> [Exercise objective] Write out every line below that includes the word "Perayaan".
*** Source data Section Begins ***
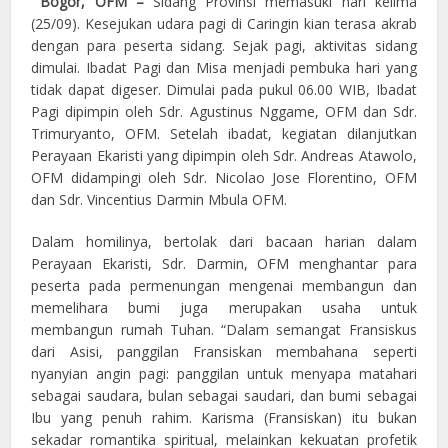
Bogor
,
OFM –
Sidang Provinsi memasuki hari kelima
(25/09). Kesejukan udara pagi di Caringin kian terasa akrab
dengan para peserta sidang. Sejak pagi, aktivitas sidang
dimulai. Ibadat Pagi dan Misa menjadi pembuka hari yang
tidak dapat digeser. Dimulai pada pukul 06.00 WIB, Ibadat
Pagi dipimpin oleh Sdr. Agustinus Nggame, OFM dan Sdr.
Trimuryanto, OFM. Setelah ibadat, kegiatan dilanjutkan
Perayaan Ekaristi yang dipimpin oleh Sdr. Andreas Atawolo,
OFM didampingi oleh Sdr. Nicolao Jose Florentino, OFM
dan Sdr. Vincentius Darmin Mbula OFM.
Dalam homilinya, bertolak dari bacaan harian dalam
Perayaan Ekaristi, Sdr. Darmin, OFM menghantar para
peserta pada permenungan mengenai membangun dan
memelihara bumi juga merupakan usaha untuk
membangun rumah Tuhan. “Dalam semangat Fransiskus
dari Asisi, panggilan Fransiskan membahana seperti
nyanyian angin pagi: panggilan untuk menyapa matahari
sebagai saudara, bulan sebagai saudari, dan bumi sebagai
Ibu yang penuh rahim. Karisma (Fransiskan) itu bukan
sekadar romantika spiritual, melainkan kekuatan profetik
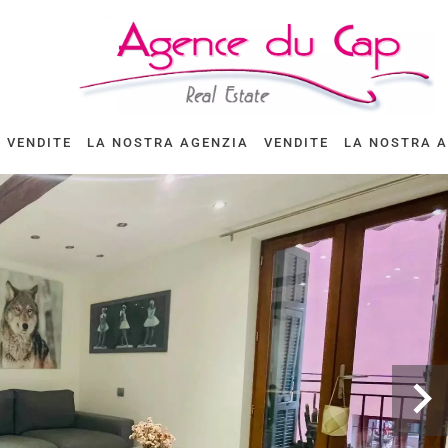
VENDITE
LA NOSTRA AGENZIA
VENDITE
LA NOSTRA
*** Source data Section Ends ***
> [Solution]
Perayaan Ekaristi yang dipimpin oleh Sdr. Andreas Atawolo,
Perayaan Ekaristi, Sdr. Darmin, OFM menghantar para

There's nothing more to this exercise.